What to produce
In the records below, which lines include "Adicionar"? Copy them.
==== Records shown ====
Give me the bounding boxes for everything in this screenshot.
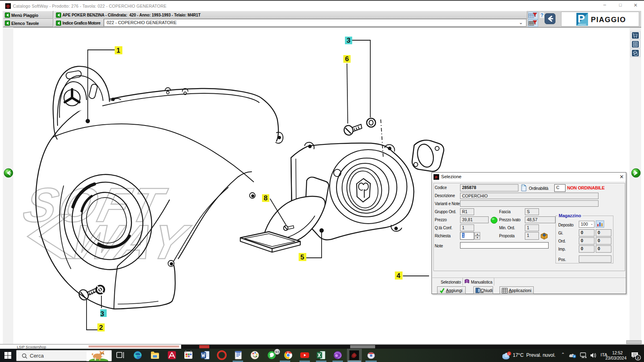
svg-text:1: 1	[508, 352, 510, 355]
svg-text:8: 8	[264, 194, 267, 202]
svg-text:3: 3	[347, 37, 350, 44]
svg-text:WAY: WAY	[66, 215, 195, 269]
svg-text:6: 6	[345, 55, 349, 63]
svg-text:1: 1	[116, 47, 120, 54]
svg-text:3: 3	[100, 310, 104, 318]
svg-text:P: P	[578, 13, 585, 25]
svg-text:4: 4	[396, 272, 400, 280]
svg-text:2: 2	[99, 324, 103, 331]
svg-text:PIAGGIO: PIAGGIO	[578, 24, 586, 26]
svg-text:2: 2	[637, 356, 639, 360]
svg-text:5: 5	[300, 253, 304, 261]
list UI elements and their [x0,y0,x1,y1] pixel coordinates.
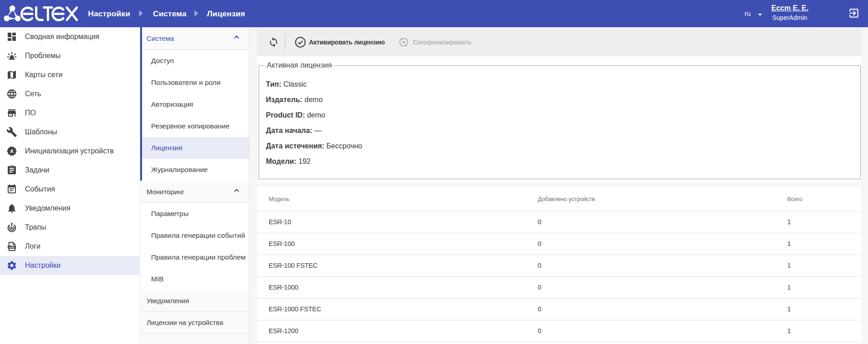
svg-text:A: A [10,148,14,154]
svg-text:LOG: LOG [9,246,15,249]
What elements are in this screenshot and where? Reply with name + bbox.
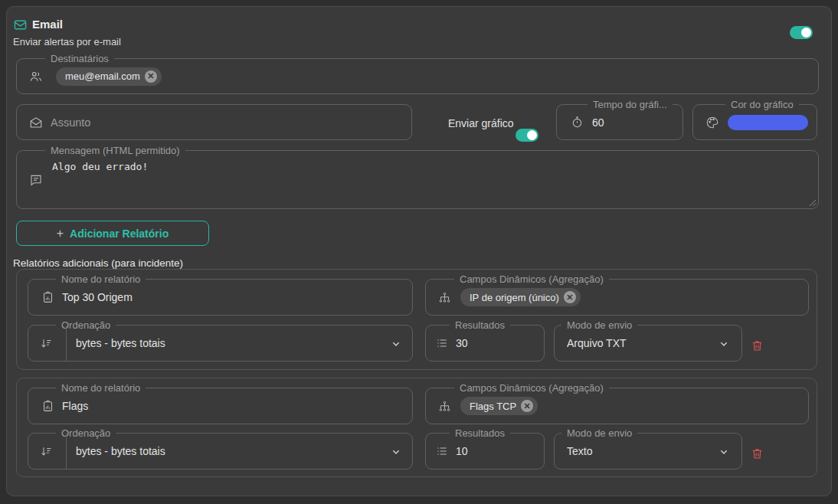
message-textarea[interactable]: Algo deu errado! xyxy=(49,151,815,208)
envelope-open-icon xyxy=(29,116,43,129)
mode-value: Arquivo TXT xyxy=(567,337,627,349)
plus-icon: + xyxy=(57,227,64,241)
chevron-down-icon xyxy=(718,338,730,350)
hierarchy-icon xyxy=(438,400,451,413)
dynamic-fields-field[interactable]: Campos Dinâmicos (Agregação) Flags TCP ✕ xyxy=(425,388,809,424)
resize-grip-icon[interactable] xyxy=(809,199,817,207)
clipboard-chart-icon xyxy=(41,290,54,304)
results-field[interactable]: Resultados xyxy=(425,325,545,362)
recipient-chip: meu@email.com ✕ xyxy=(56,67,162,86)
palette-icon xyxy=(705,116,719,129)
chart-color-field[interactable]: Cor do gráfico xyxy=(692,104,817,140)
report-name-field[interactable]: Nome do relatório xyxy=(28,388,413,424)
message-field[interactable]: Mensagem (HTML permitido) Algo deu errad… xyxy=(16,150,819,209)
trash-icon xyxy=(751,447,764,460)
send-chart-label: Enviar gráfico xyxy=(448,117,514,129)
users-icon xyxy=(29,70,43,83)
clipboard-chart-icon xyxy=(41,399,54,413)
remove-field-icon[interactable]: ✕ xyxy=(521,400,533,412)
mode-select[interactable]: Modo de envio Texto xyxy=(554,433,742,470)
trash-icon xyxy=(751,339,764,352)
remove-field-icon[interactable]: ✕ xyxy=(564,291,576,303)
sort-desc-icon xyxy=(40,337,53,350)
chart-time-input[interactable] xyxy=(592,116,661,129)
chevron-down-icon xyxy=(390,338,402,350)
report-card: Nome do relatório Campos Dinâmicos (Agre… xyxy=(16,269,817,370)
report-card: Nome do relatório Campos Dinâmicos (Agre… xyxy=(16,378,817,477)
report-name-input[interactable] xyxy=(62,291,391,303)
list-icon xyxy=(436,337,448,349)
list-icon xyxy=(436,445,448,457)
timer-icon xyxy=(571,116,584,129)
recipients-field[interactable]: Destinatários meu@email.com ✕ xyxy=(16,58,819,94)
recipient-chip-label: meu@email.com xyxy=(65,70,140,82)
toggle-knob xyxy=(801,28,811,38)
order-select[interactable]: Ordenação bytes - bytes totais xyxy=(28,433,413,470)
report-name-input[interactable] xyxy=(62,400,391,412)
reports-section-label: Relatórios adicionais (para incidente) xyxy=(13,257,183,269)
results-field[interactable]: Resultados xyxy=(425,433,545,470)
order-value: bytes - bytes totais xyxy=(76,445,165,457)
remove-recipient-icon[interactable]: ✕ xyxy=(145,70,157,83)
dynamic-field-chip: Flags TCP ✕ xyxy=(460,397,538,415)
mode-select[interactable]: Modo de envio Arquivo TXT xyxy=(554,325,742,362)
toggle-knob xyxy=(527,130,537,140)
add-report-button[interactable]: + Adicionar Relatório xyxy=(16,221,209,246)
delete-report-button[interactable] xyxy=(749,338,764,353)
add-report-label: Adicionar Relatório xyxy=(70,227,169,240)
report-name-field[interactable]: Nome do relatório xyxy=(28,279,413,316)
message-icon xyxy=(29,173,43,187)
results-input[interactable] xyxy=(456,337,525,349)
dynamic-field-chip-label: Flags TCP xyxy=(470,401,516,412)
chevron-down-icon xyxy=(718,446,730,458)
delete-report-button[interactable] xyxy=(749,446,764,461)
mode-value: Texto xyxy=(567,445,592,457)
hierarchy-icon xyxy=(438,291,451,304)
sort-desc-icon xyxy=(40,445,53,458)
email-alert-panel: Email Enviar alertas por e-mail Destinat… xyxy=(6,6,832,496)
chart-time-field[interactable]: Tempo do gráfi... xyxy=(556,104,683,140)
order-value: bytes - bytes totais xyxy=(76,337,165,349)
envelope-icon xyxy=(13,18,28,31)
order-select[interactable]: Ordenação bytes - bytes totais xyxy=(28,325,413,362)
subject-input[interactable] xyxy=(51,116,388,129)
send-chart-toggle[interactable] xyxy=(516,129,538,142)
dynamic-field-chip: IP de origem (único) ✕ xyxy=(460,288,581,306)
chevron-down-icon xyxy=(390,446,402,458)
dynamic-fields-field[interactable]: Campos Dinâmicos (Agregação) IP de orige… xyxy=(425,279,809,316)
subject-field[interactable] xyxy=(16,104,412,140)
email-enabled-toggle[interactable] xyxy=(790,26,813,39)
page-subtitle: Enviar alertas por e-mail xyxy=(13,36,121,47)
dynamic-field-chip-label: IP de origem (único) xyxy=(470,292,559,303)
page-title: Email xyxy=(32,18,63,31)
chart-color-swatch[interactable] xyxy=(728,115,808,130)
results-input[interactable] xyxy=(456,445,525,457)
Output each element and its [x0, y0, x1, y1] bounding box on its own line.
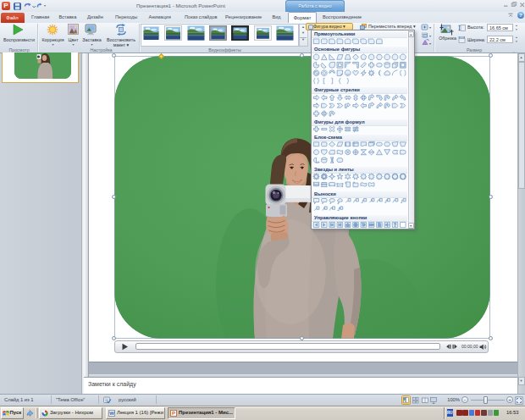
- svg-text:▾: ▾: [429, 25, 431, 30]
- svg-text:▾: ▾: [429, 41, 431, 46]
- svg-text:▾: ▾: [429, 34, 431, 38]
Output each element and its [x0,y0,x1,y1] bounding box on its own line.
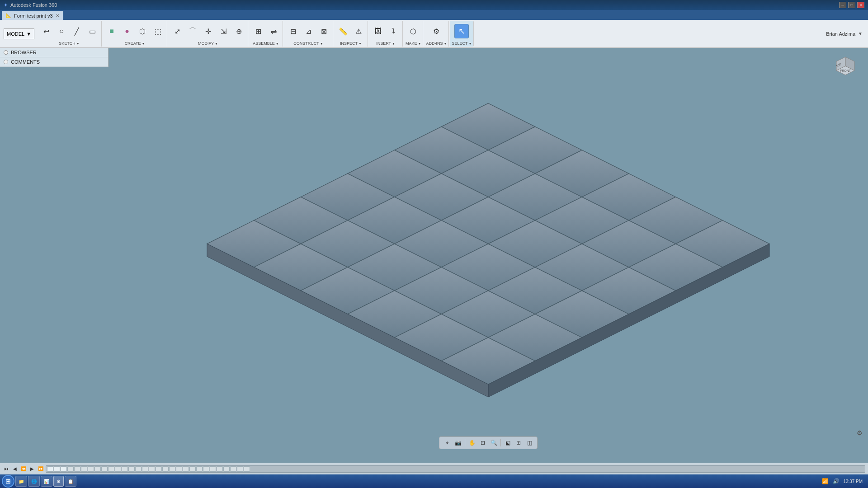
browser-icon: 🌐 [31,479,37,484]
timeline: ⏮ ◀ ⏪ ▶ ⏩ [0,463,868,474]
left-panel: BROWSER COMMENTS [0,48,108,67]
box-button[interactable]: ■ [104,24,119,38]
press-pull-button[interactable]: ⤢ [170,24,184,38]
start-button[interactable]: ⊞ [2,475,14,488]
zoom-button[interactable]: 🔍 [489,438,499,448]
view-cube-svg: FRONT TOP [827,52,863,89]
move-button[interactable]: ✛ [201,24,215,38]
timeline-play-button[interactable]: ▶ [28,465,36,473]
timeline-tick-9 [101,466,108,472]
display-mode-button[interactable]: ⬕ [503,438,513,448]
comments-dot [4,60,8,64]
user-dropdown-arrow[interactable]: ▼ [858,31,863,36]
timeline-forward-step-button[interactable]: ⏩ [37,465,44,473]
timeline-track[interactable] [46,465,865,473]
camera-button[interactable]: 📷 [453,438,463,448]
timeline-tick-1 [47,466,53,472]
cylinder-button[interactable]: ⬡ [135,24,150,38]
tab-label: Form test print v3 [14,13,53,19]
tab-icon: 📐 [6,13,11,18]
tab-close-button[interactable]: ✕ [56,13,59,18]
viewport[interactable]: FRONT TOP ⌖ 📷 ✋ ⊡ 🔍 ⬕ ⊞ ◫ ⚙ [108,48,868,463]
timeline-tick-10 [108,466,114,472]
timeline-tick-15 [142,466,148,472]
select-arrow: ▼ [468,42,472,45]
sketch-arrow: ▼ [76,42,80,45]
user-name: Brian Adzima [826,31,855,37]
angle-plane-button[interactable]: ⊿ [301,24,316,38]
file-explorer-icon: 📁 [19,479,24,484]
insert-label: INSERT [376,41,391,46]
window-controls: ─ □ ✕ [839,2,864,8]
timeline-tick-29 [237,466,243,472]
offset-plane-button[interactable]: ⊟ [286,24,300,38]
taskbar-file-explorer[interactable]: 📁 [15,476,27,487]
modify-arrow: ▼ [215,42,218,45]
comments-label: COMMENTS [11,59,40,65]
tab-form-test[interactable]: 📐 Form test print v3 ✕ [2,11,63,20]
toolbar-group-insert: 🖼 ⤵ INSERT ▼ [369,21,403,47]
sketch-line-button[interactable]: ╱ [70,24,84,38]
toolbar-group-inspect: 📏 ⚠ INSPECT ▼ [334,21,368,47]
extrude-button[interactable]: ⬚ [151,24,165,38]
sketch-circle-button[interactable]: ○ [54,24,69,38]
motion-button[interactable]: ⇌ [266,24,281,38]
taskbar-fusion[interactable]: ⚙ [53,476,64,487]
model-dropdown[interactable]: MODEL ▼ [4,28,34,39]
timeline-start-button[interactable]: ⏮ [3,465,10,473]
create-arrow: ▼ [142,42,145,45]
timeline-tick-3 [61,466,67,472]
measure-button[interactable]: 📏 [336,24,350,38]
scripts-button[interactable]: ⚙ [429,24,443,38]
midplane-button[interactable]: ⊠ [316,24,331,38]
titlebar: ✦ Autodesk Fusion 360 ─ □ ✕ [0,0,868,10]
3d-print-button[interactable]: ⬡ [406,24,420,38]
3d-grid [108,48,868,463]
timeline-back-button[interactable]: ◀ [11,465,19,473]
zoom-fit-button[interactable]: ⊡ [478,438,488,448]
toolbar-group-assemble: ⊞ ⇌ ASSEMBLE ▼ [249,21,283,47]
snap-button[interactable]: ⌖ [442,438,452,448]
timeline-tick-28 [230,466,236,472]
fusion-icon: ⚙ [57,479,61,484]
minimize-button[interactable]: ─ [839,2,846,8]
interference-button[interactable]: ⚠ [351,24,366,38]
modify-label: MODIFY [198,41,214,46]
insert-svg-button[interactable]: ⤵ [386,24,401,38]
grid-display-button[interactable]: ⊞ [514,438,524,448]
settings-icon[interactable]: ⚙ [857,429,863,436]
insert-mesh-button[interactable]: 🖼 [371,24,385,38]
construct-label: CONSTRUCT [293,41,319,46]
taskbar-spreadsheet[interactable]: 📊 [41,476,52,487]
timeline-tick-26 [217,466,223,472]
pan-button[interactable]: ✋ [467,438,477,448]
combine-button[interactable]: ⊕ [231,24,246,38]
joint-button[interactable]: ⊞ [251,24,265,38]
timeline-tick-2 [54,466,60,472]
toolbar-group-construct: ⊟ ⊿ ⊠ CONSTRUCT ▼ [284,21,333,47]
tab-bar: 📐 Form test print v3 ✕ [0,10,868,20]
maximize-button[interactable]: □ [848,2,855,8]
addins-label: ADD-INS [426,41,443,46]
comments-item[interactable]: COMMENTS [0,57,108,67]
background-button[interactable]: ◫ [524,438,534,448]
timeline-tick-23 [196,466,203,472]
select-button[interactable]: ↖ [454,24,469,38]
sketch-rect-button[interactable]: ▭ [85,24,99,38]
assemble-label: ASSEMBLE [253,41,275,46]
sphere-button[interactable]: ● [120,24,134,38]
timeline-tick-20 [176,466,182,472]
iso-grid-group [207,103,769,397]
addins-arrow: ▼ [443,42,447,45]
view-cube[interactable]: FRONT TOP [827,52,863,89]
taskbar-browser[interactable]: 🌐 [28,476,40,487]
taskbar-app5[interactable]: 📋 [65,476,76,487]
timeline-tick-5 [74,466,80,472]
undo-button[interactable]: ↩ [39,24,53,38]
timeline-tick-12 [122,466,128,472]
timeline-back-step-button[interactable]: ⏪ [20,465,27,473]
fillet-button[interactable]: ⌒ [185,24,200,38]
scale-button[interactable]: ⇲ [216,24,231,38]
close-button[interactable]: ✕ [857,2,864,8]
browser-item[interactable]: BROWSER [0,48,108,57]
====
Written answer
add-report-button[interactable]: + Adicionar Relatório xyxy=(16,221,209,246)
add-report-label: Adicionar Relatório xyxy=(70,227,169,240)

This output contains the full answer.